Données officielles EEA 2013–2026
À Paris, l'épisode de pollution le plus long depuis 2013 a duré 12 jours consécutifs, du 21 mars au 1er avril 2013. Ce printemps-là, les Parisiens ont vu la tour Eiffel disparaître dans un voile gris pendant près de deux semaines. Les écoles ont limité les sorties et les trajets en métro sont devenus une respiration.
Le pire moment s'est produit au printemps 2013. Pendant 12 jours d'affilée, du 21 mars au 1er avril, la qualité de l'air est restée dégradée sans interruption. Les Parisiens ont subi ce long épisode au moment où les beaux jours commençaient à pointer.

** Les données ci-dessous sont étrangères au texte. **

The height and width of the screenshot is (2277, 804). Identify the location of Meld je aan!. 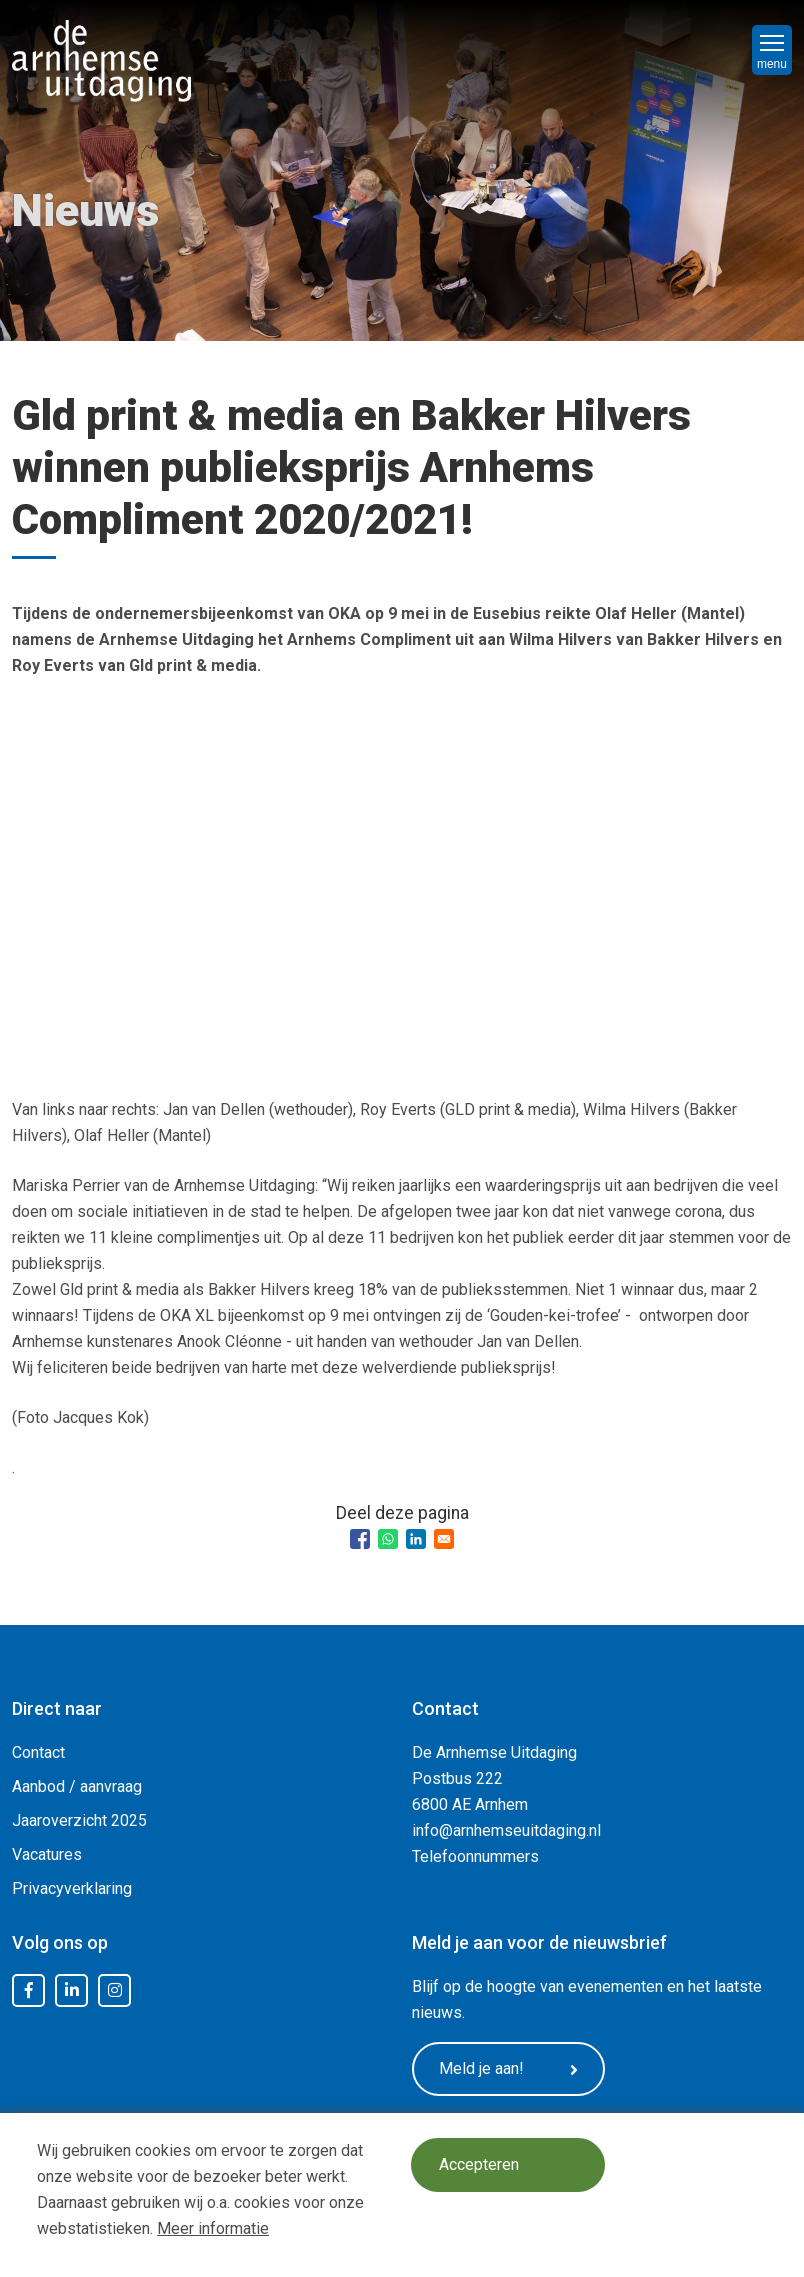
(512, 2070).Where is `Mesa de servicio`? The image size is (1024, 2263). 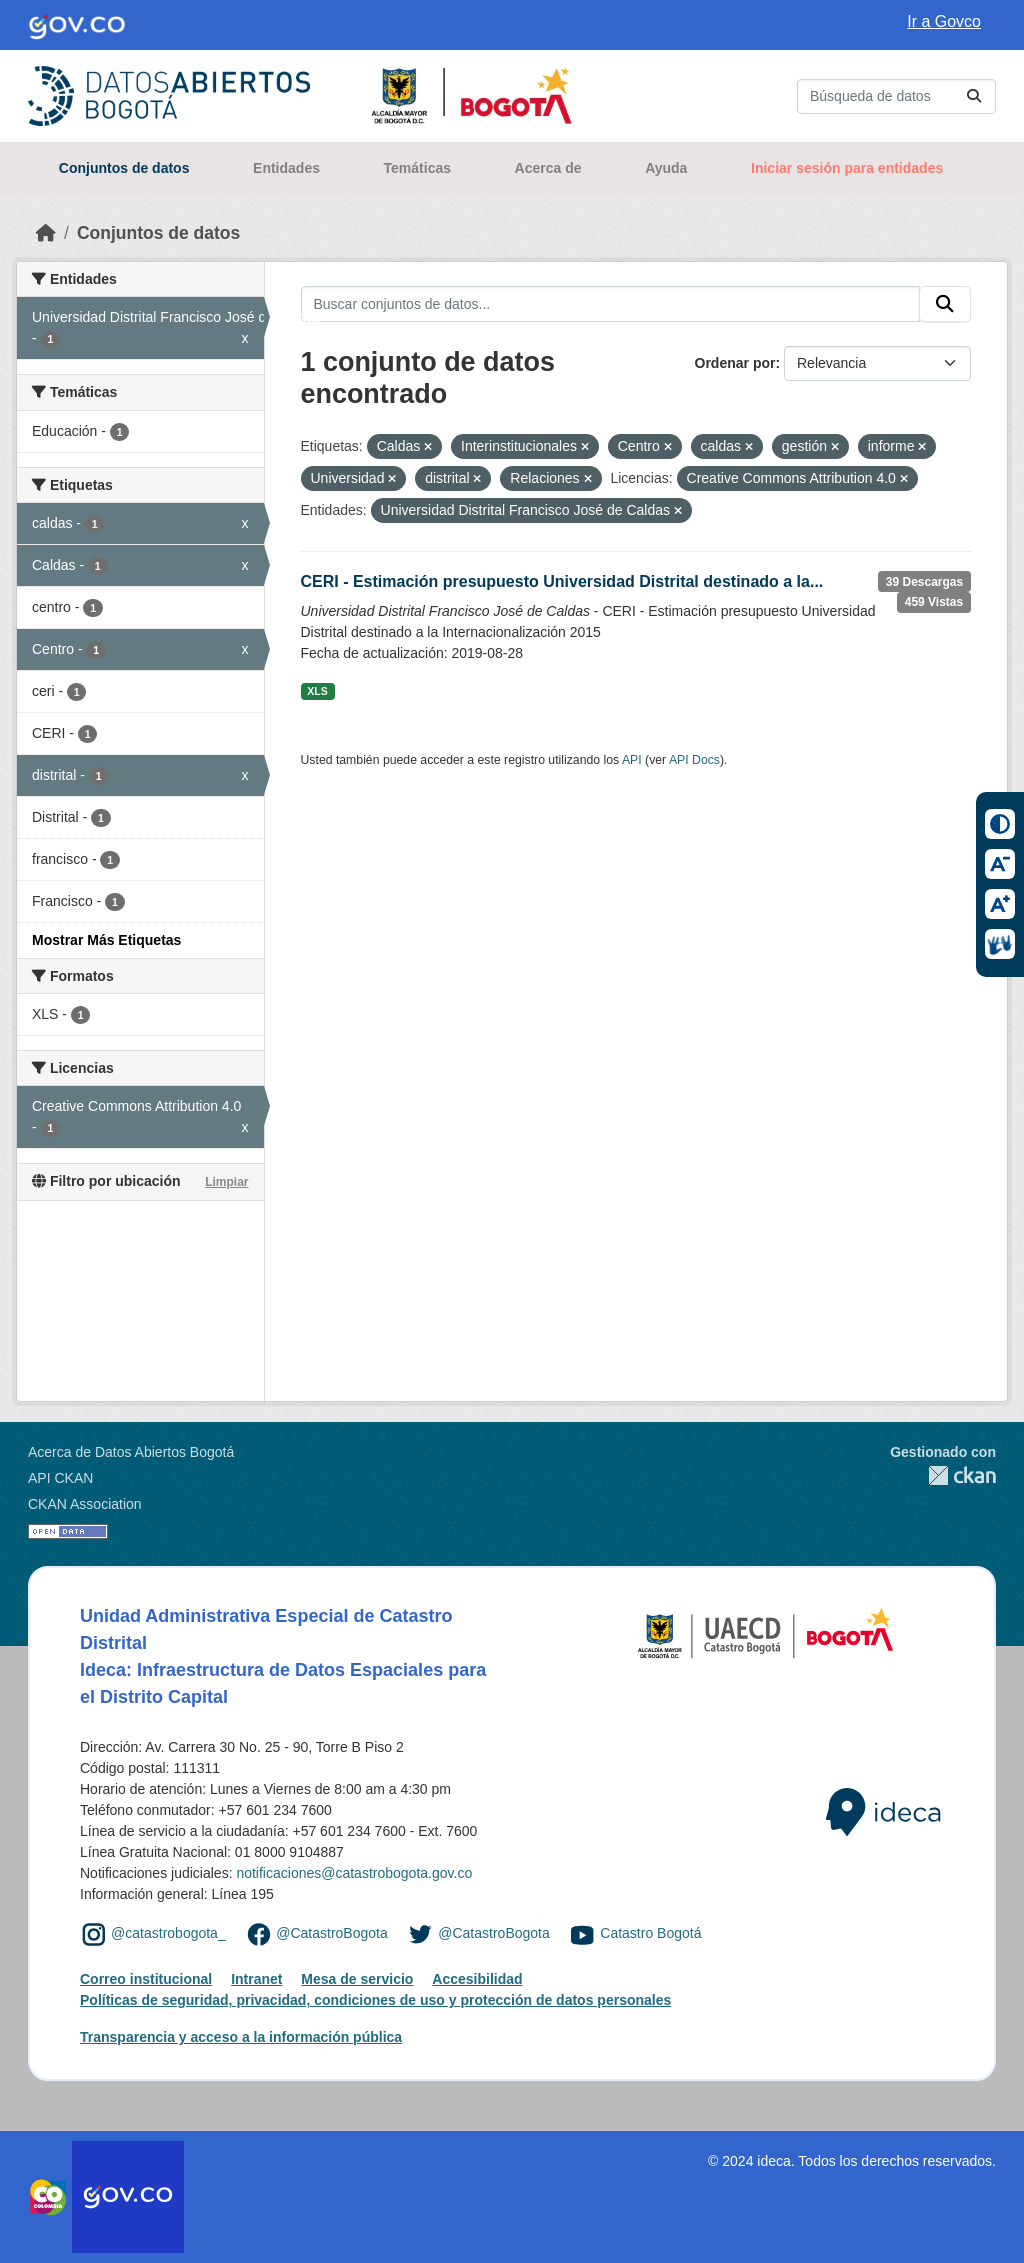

Les données de 2013 à 2024 montrent que les longs épisodes surviennent surtout en hiver et au printemps. La météo parisienne joue un rôle clé : les inversions thermiques emprisonnent la pollution près du sol, tandis que le chauffage urbain tourne à plein régime. L'ozone estival, lui, provoque des pics différents, souvent plus courts.
À Paris, quand le Grand Paris Express ralentit, ce sont les voitures et le chauffage au gaz qui chargent l'air. Avant un épisode de pollution, privilégiez les petites rues et les parcs comme le bois de Vincennes pour vos déplacements. Ces zones, loin des grands boulevards, offrent un air moins chargé.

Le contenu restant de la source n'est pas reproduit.